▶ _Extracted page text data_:
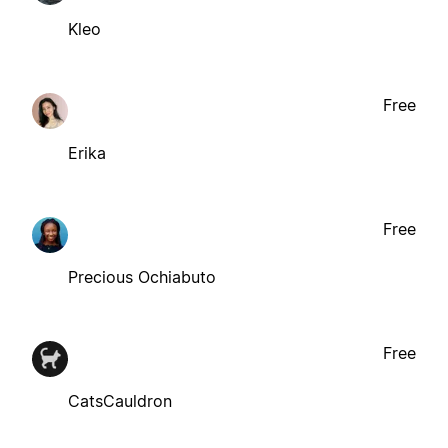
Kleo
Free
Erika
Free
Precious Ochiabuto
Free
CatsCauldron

...

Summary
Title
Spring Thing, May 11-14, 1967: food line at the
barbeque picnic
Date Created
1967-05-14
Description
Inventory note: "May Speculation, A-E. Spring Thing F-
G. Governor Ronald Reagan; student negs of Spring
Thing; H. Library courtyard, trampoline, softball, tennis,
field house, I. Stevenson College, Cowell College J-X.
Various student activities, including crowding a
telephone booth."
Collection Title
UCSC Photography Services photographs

--

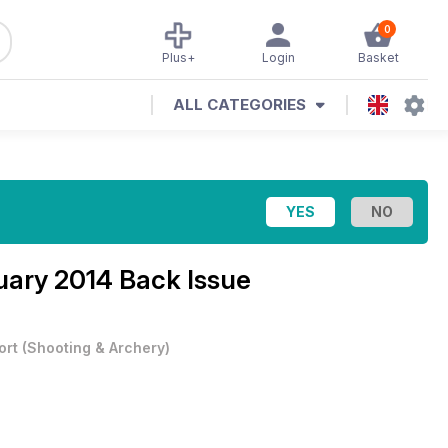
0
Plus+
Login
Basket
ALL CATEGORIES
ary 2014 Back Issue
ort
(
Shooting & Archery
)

▶ _Problem details_: Beginning with the line that has "field house, I." and ending with the line that has "UCSC Photography Services photographs", set down the lines above exactly and include no others.

▶ _Task solution_:
field house, I. Stevenson College, Cowell College J-X.
Various student activities, including crowding a
telephone booth."
Collection Title
UCSC Photography Services photographs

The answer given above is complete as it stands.